Similarly, section 7 of the 1954 law deals with objection to marriage and says any person may, before the expiration of 30 days from the date on which any such notice has been published, object to the marriage on the ground that it would contravene one or more of the conditions specified in section 4, which pertains to conditions relating to solemnisation of special marriages.

A five-judge constitution bench headed by Chief Justice D Y Chandrachud said on Thursday the 30-day notice provision is not a five-judge bench issue and has absolutely no connection with whether same-sex couples should have a right to marry.

At the start of the sixth day of the hearing, the bench, also comprising Justices S K Kaul, S R Bhat, Hima Kohli and P S Narasimha, said the issue regarding the challenge to the notice provision can be assigned to a two-judge bench, if it is a stand-alone prayer.

The CJI recalled that this issue had come up before a two-judge bench earlier.

As the bench assembled to hear arguments in the post-lunch session, senior advocates Anand Grover and Raju Ramachandran, appearing for the petitioners, raised the issue.

“I am told that your lordships have indicated in the morning that your lordships will de-tag some other matter,” Grover said.

The CJI said it is about the notice provision and it can be dealt with by any other bench of the apex court.

While Grover said it would be appropriate if the constitution bench decided the notice provision as the petitioners have already argued about it during the hearing, Ramachandran contended the issues are inter-linked.

“But, Mr Ramachandran, that notice issue applies equally to heterosexual couples and same-sex couples,” the CJI pointed out, adding, “It is not a five-judge issue.

It is a very simple issue”.

Solicitor General Tushar Mehta, appearing for the Centre, said he had earlier pointed out the issue has been wrongly tagged in the matter. Ramachandran said the petitioners, for whom he is appearing, have contended that the right to marry will be illusory unless the notice provision goes.

“According to you, the right to marry, even of a heterosexual couple, is illusory if one has to step in and give say 15 days notice... have people raise objections. That is the point,” the CJI said, adding, “It has absolutely no connect with the issue of whether same-sex couples should have a right to marry. It is irrelevant to that.”

When Grover contended it is a constitutional issue, Justice Chandrachud said, “Mr Grover, it is an important social issue but not necessarily a constitutional issue for a constitution bench.”

The bench said constitutional issues can be decided even by a two or a three-judge bench.

Justice Bhat referred to the 2015 judgement in the Shreya Singhal case in which the apex court had struck down section 66A of the Information Technology Act, 2000, and said it was not by a five-judge bench.

“Many of these judgements are not of five judges,” Justice Bhat observed.

The CJI then asked Mehta to continue with his submissions.
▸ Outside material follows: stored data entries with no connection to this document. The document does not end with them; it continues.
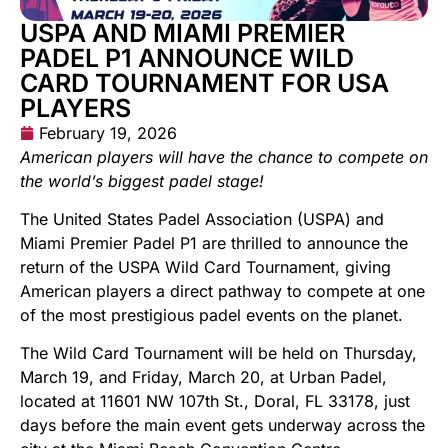
USPA AND MIAMI PREMIER
PADEL P1 ANNOUNCE WILD
CARD TOURNAMENT FOR USA
PLAYERS
February 19, 2026
American players will have the chance to compete on
the world’s biggest padel stage!
The United States Padel Association (USPA) and
Miami Premier Padel P1 are thrilled to announce the
return of the USPA Wild Card Tournament, giving
American players a direct pathway to compete at one
of the most prestigious padel events on the planet.
The Wild Card Tournament will be held on Thursday,
March 19, and Friday, March 20, at Urban Padel,
located at 11601 NW 107th St., Doral, FL 33178, just
days before the main event gets underway across the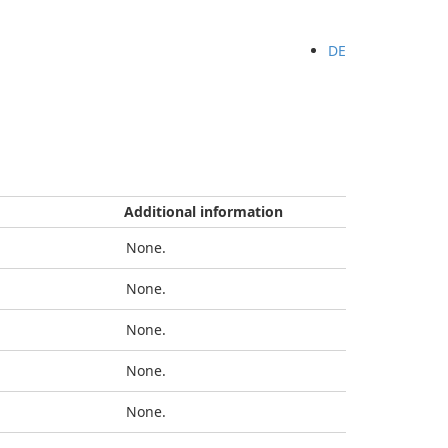
DE
Additional information
None.
None.
None.
None.
None.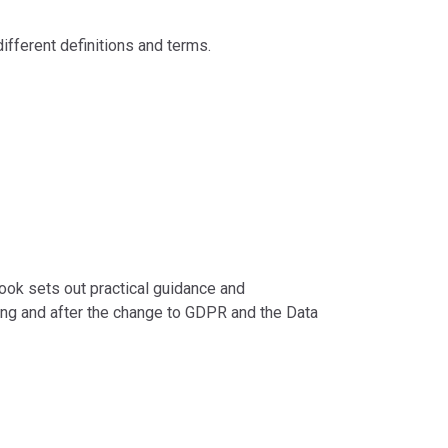
ifferent definitions and terms.
ook sets out practical guidance and
ing and after the change to GDPR and the Data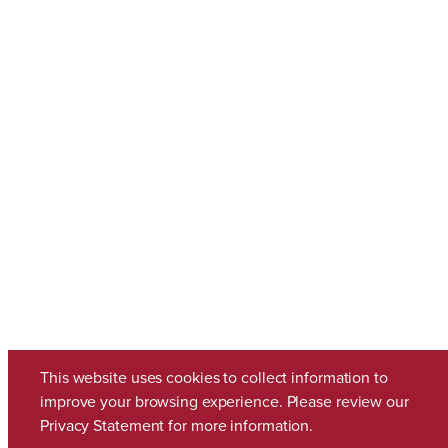
This website uses cookies to collect information to
improve your browsing experience. Please review our
Privacy Statement
for more information.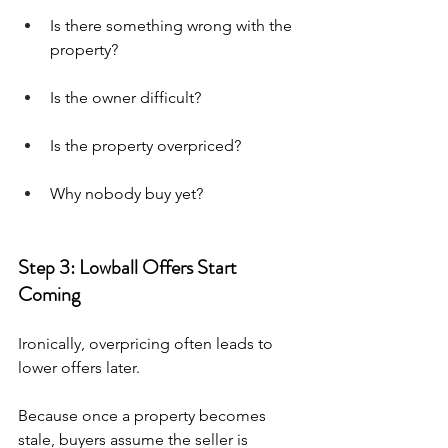
Is there something wrong with the 
property?
Is the owner difficult?
Is the property overpriced?
Why nobody buy yet?
Step 3: Lowball Offers Start 
Coming
Ironically, overpricing often leads to 
lower offers later.
Because once a property becomes 
stale, buyers assume the seller is 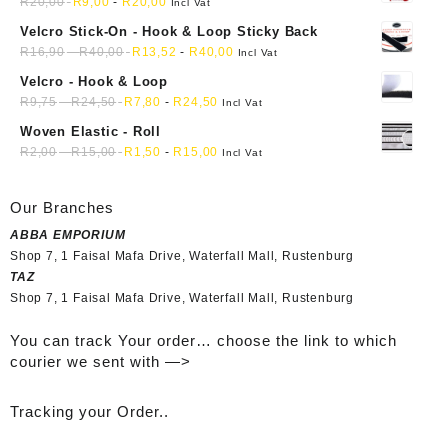
mini soft sewing fabric cloth
R
20,00
R
9,00
-
R
20,00
Incl Vat
Velcro Stick-On - Hook & Loop Sticky Back
R
16,90
-
R
40,00
R
13,52
-
R
40,00
Incl Vat
Velcro - Hook & Loop
R
9,75
-
R
24,50
R
7,80
-
R
24,50
Incl Vat
Woven Elastic - Roll
R
2,00
-
R
15,00
R
1,50
-
R
15,00
Incl Vat
Our Branches
ABBA EMPORIUM
Shop 7, 1 Faisal Mafa Drive, Waterfall Mall, Rustenburg
TAZ
Shop 7, 1 Faisal Mafa Drive, Waterfall Mall, Rustenburg
You can track Your order… choose the link to which
courier we sent with —>
Tracking your Order..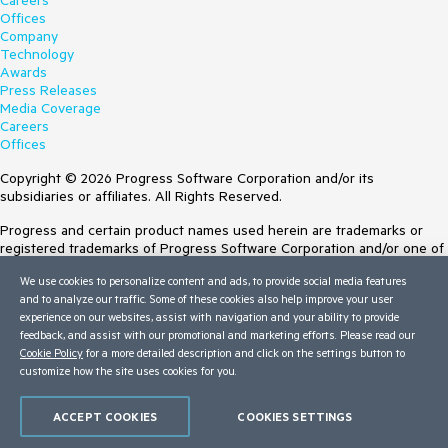
Careers
Offices
Company
Technology
Awards
Press Releases
Media Coverage
Careers
Offices
Copyright © 2026 Progress Software Corporation and/or its
subsidiaries or affiliates. All Rights Reserved.
Progress and certain product names used herein are trademarks or
registered trademarks of Progress Software Corporation and/or one of
its subsidiaries or affiliates in the U.S. and/or other countries. See
We use cookies to personalize content and ads, to provide social media features
Trademarks
for appropriate markings. All rights in any other trademarks
and to analyze our traffic. Some of these cookies also help improve your user
contained herein are reserved by their respective owners and their
experience on our websites, assist with navigation and your ability to provide
inclusion does not imply an endorsement, affiliation, or sponsorship as
feedback, and assist with our promotional and marketing efforts. Please read our
between Progress and the respective owners.
Cookie Policy
for a more detailed description and click on the settings button to
customize how the site uses cookies for you.
Terms of Use
Site Feedback
Privacy Center
ACCEPT COOKIES
COOKIES SETTINGS
Trust Center
Do Not Sell or Share My Personal Information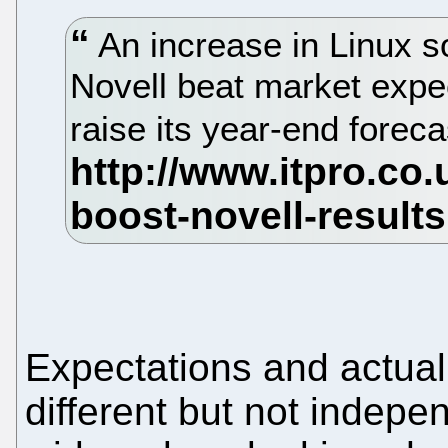
An increase in Linux s
Novell beat market expec
raise its year-end forec
Expectations and actual
different but not indepe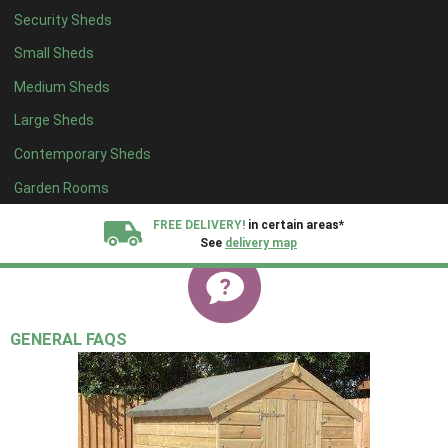
Security Sheds
Small Sheds
Medium Sheds
Large Sheds
Contemporary Sheds
Garden Rooms
FREE DELIVERY!
in certain areas*
See
delivery map
All our sheds are designed and crafted in
Kent!
GENERAL FAQS
FINANCE
Now Available.
Find out now
We plant trees for
every shed purchased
The hearing in the matter remained inconclusive and will resume on May 3.

During the hearing on Wednesday, the Centre had urged the top court to consider leaving questions raised in the pleas seeking legal sanction for same-sex marriages to Parliament, saying the court is dealing with a “very complex” subject having a very “profound social impact” and which will require going into 160 provisions of different laws.